Records drawn from a dataset
-*-*-

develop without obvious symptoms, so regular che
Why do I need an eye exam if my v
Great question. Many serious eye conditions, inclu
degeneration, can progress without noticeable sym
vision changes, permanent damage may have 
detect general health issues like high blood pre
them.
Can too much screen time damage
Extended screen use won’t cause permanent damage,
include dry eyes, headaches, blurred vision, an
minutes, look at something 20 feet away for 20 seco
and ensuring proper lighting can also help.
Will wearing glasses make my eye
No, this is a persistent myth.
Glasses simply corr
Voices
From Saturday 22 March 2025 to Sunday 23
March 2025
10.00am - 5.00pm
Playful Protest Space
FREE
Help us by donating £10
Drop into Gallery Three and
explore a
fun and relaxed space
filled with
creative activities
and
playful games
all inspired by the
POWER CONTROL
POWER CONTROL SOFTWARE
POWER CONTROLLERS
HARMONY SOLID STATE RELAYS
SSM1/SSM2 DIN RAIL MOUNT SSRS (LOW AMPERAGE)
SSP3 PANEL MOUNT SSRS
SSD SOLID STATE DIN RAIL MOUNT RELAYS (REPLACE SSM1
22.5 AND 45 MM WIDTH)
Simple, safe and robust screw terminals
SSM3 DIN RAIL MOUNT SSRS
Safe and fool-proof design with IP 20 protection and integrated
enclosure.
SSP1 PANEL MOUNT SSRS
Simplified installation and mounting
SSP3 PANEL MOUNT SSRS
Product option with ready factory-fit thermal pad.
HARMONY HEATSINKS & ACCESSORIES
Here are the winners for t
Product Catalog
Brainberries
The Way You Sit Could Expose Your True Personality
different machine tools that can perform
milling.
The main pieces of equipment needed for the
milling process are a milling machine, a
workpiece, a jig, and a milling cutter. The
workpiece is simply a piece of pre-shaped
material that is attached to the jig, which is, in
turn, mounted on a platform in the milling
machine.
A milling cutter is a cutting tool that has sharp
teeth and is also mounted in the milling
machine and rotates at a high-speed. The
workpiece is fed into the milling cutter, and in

-*-*-

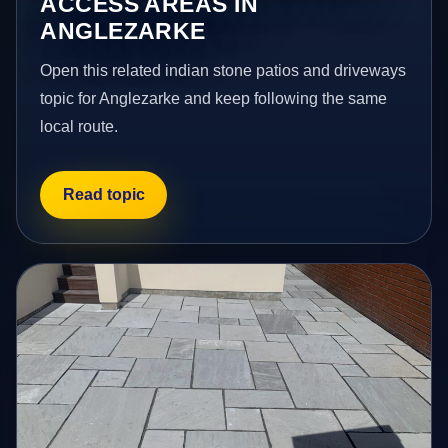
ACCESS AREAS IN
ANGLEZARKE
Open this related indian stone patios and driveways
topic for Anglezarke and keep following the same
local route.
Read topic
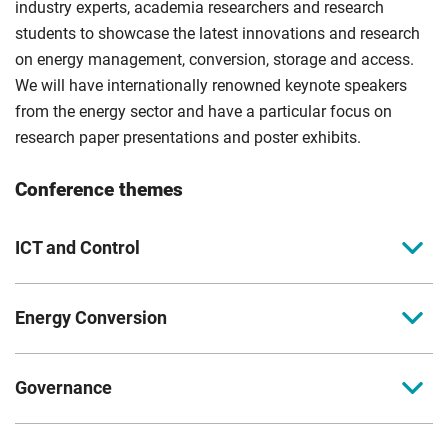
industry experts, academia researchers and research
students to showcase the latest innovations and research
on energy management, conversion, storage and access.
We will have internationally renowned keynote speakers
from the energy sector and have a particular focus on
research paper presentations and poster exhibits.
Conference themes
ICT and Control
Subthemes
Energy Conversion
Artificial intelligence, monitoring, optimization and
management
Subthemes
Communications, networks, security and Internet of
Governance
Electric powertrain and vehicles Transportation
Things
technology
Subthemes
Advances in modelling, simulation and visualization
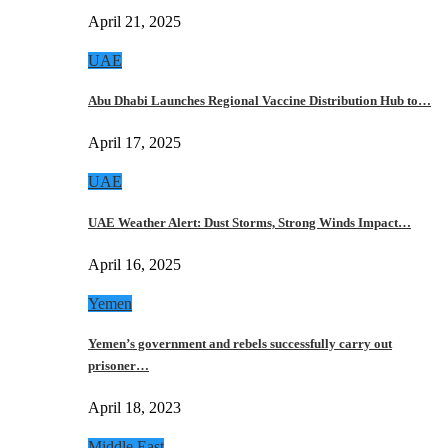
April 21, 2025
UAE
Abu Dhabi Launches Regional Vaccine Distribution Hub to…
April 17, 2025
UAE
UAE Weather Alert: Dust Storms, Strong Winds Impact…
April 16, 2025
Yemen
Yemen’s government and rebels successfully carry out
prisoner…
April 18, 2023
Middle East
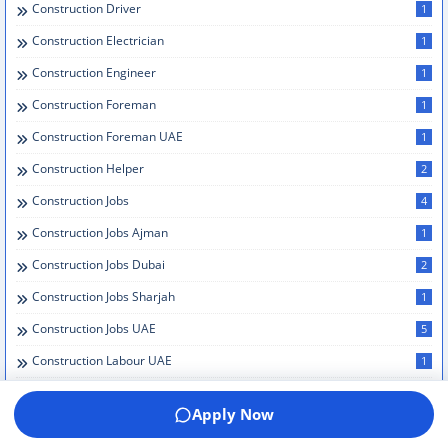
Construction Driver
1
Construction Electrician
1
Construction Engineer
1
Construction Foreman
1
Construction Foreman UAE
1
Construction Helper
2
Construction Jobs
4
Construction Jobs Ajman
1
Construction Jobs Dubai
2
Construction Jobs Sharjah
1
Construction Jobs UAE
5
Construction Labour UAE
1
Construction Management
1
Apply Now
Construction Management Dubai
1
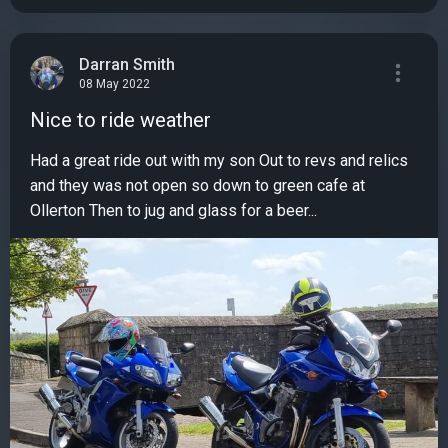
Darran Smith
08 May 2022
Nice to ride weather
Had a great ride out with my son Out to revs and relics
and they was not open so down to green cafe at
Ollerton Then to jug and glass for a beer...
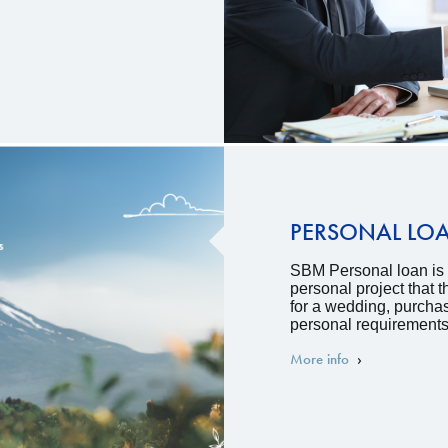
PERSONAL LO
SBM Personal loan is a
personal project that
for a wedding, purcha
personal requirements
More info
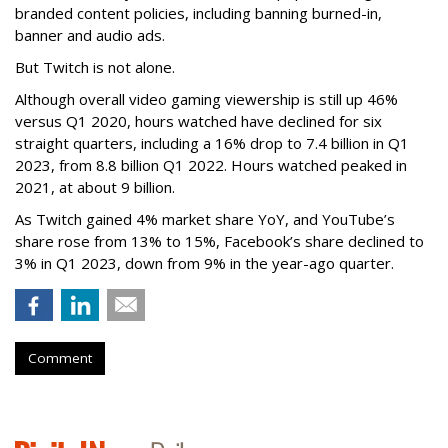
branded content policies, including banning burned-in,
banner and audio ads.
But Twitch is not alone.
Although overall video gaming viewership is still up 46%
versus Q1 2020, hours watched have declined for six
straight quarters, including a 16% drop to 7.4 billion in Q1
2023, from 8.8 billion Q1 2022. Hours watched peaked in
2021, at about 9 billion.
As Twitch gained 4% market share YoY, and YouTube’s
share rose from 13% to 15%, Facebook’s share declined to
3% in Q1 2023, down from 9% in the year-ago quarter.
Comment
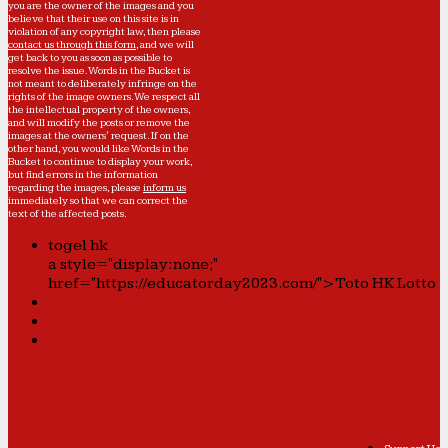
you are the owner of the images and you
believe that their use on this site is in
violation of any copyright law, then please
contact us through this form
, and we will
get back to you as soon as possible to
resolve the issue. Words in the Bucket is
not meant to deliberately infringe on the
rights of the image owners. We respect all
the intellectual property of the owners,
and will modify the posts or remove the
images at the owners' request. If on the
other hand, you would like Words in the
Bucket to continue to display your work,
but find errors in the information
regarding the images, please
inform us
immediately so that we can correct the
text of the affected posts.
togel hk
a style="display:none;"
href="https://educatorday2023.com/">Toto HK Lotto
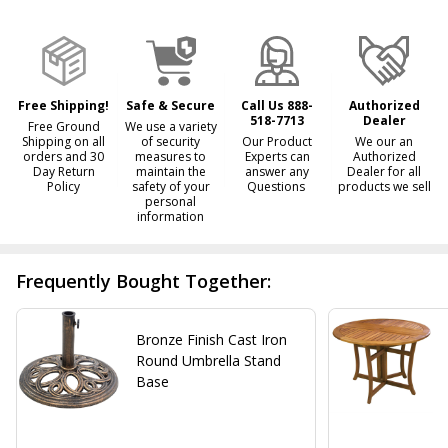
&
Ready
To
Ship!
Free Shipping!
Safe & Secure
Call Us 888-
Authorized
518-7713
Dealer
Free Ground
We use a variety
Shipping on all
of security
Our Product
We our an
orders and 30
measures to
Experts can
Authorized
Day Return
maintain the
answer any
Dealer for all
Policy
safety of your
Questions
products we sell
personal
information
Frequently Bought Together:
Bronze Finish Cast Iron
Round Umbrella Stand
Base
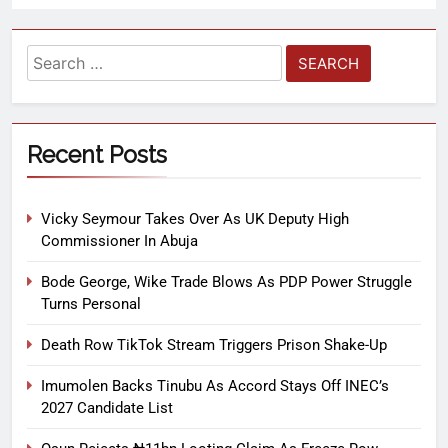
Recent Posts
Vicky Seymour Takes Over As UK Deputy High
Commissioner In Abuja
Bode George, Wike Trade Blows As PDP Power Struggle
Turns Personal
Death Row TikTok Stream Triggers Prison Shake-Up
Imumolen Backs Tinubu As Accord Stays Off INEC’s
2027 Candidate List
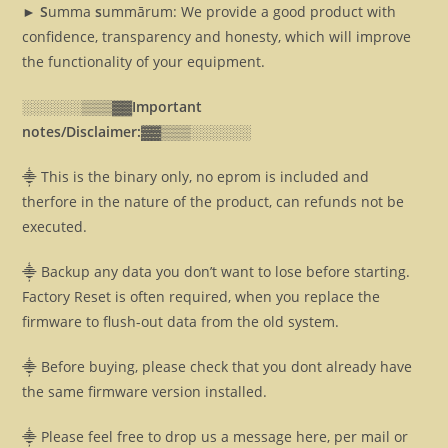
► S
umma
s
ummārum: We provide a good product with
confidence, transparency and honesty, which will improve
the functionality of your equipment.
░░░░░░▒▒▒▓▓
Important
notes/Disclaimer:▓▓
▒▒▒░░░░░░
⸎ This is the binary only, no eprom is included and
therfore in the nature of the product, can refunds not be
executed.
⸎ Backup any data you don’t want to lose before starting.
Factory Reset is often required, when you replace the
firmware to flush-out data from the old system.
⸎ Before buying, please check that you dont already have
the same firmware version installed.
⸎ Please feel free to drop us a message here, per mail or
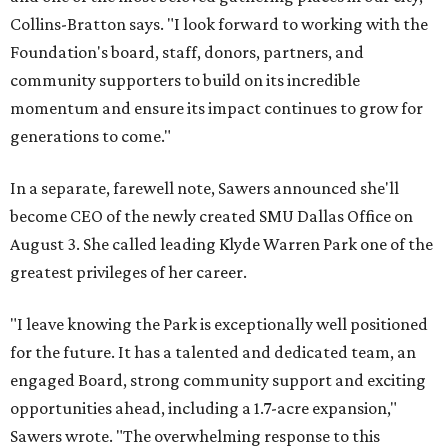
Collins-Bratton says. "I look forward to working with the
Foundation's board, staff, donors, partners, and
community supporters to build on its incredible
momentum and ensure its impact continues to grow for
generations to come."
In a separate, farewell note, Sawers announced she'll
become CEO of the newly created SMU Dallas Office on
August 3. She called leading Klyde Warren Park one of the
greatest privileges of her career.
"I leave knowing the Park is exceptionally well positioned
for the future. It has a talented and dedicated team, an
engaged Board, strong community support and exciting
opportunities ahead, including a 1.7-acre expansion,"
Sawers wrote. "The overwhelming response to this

-*-*-

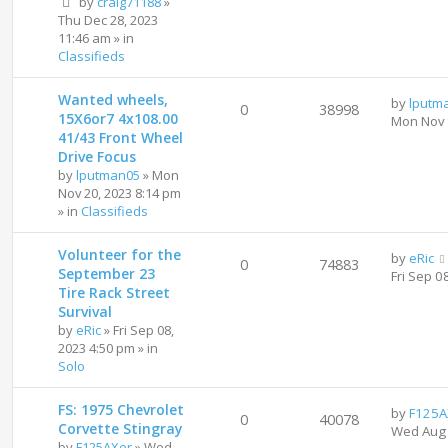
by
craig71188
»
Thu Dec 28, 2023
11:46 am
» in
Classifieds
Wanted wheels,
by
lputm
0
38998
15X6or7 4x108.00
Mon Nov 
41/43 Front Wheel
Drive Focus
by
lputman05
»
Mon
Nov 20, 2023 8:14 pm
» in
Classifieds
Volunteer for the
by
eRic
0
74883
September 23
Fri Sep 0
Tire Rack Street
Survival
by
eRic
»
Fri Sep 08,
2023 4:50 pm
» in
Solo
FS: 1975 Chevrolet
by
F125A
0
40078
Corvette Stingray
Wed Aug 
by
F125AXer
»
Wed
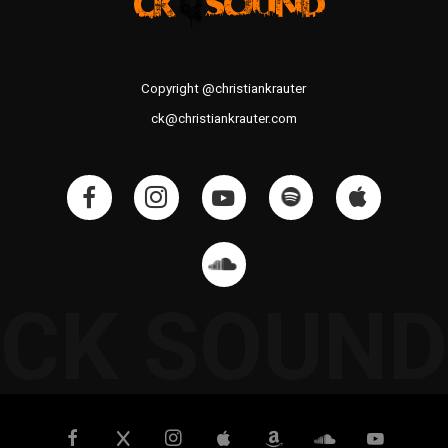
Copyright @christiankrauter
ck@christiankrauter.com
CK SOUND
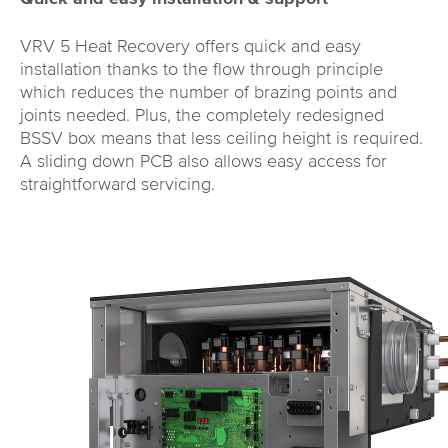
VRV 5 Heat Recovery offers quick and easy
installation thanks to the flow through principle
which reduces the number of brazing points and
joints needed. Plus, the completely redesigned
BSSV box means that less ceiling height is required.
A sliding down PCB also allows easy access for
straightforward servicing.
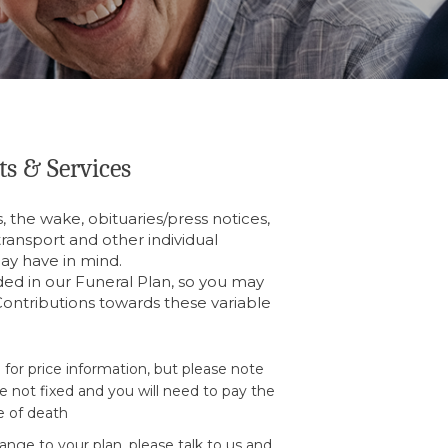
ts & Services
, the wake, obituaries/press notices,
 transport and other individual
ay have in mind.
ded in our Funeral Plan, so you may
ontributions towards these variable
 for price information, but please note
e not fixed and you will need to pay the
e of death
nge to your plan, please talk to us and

-*-*-

What is needed is each line from the records with the word "simply" in it.

> Response area
Glasses simply corr
workpiece is simply a piece of pre-shaped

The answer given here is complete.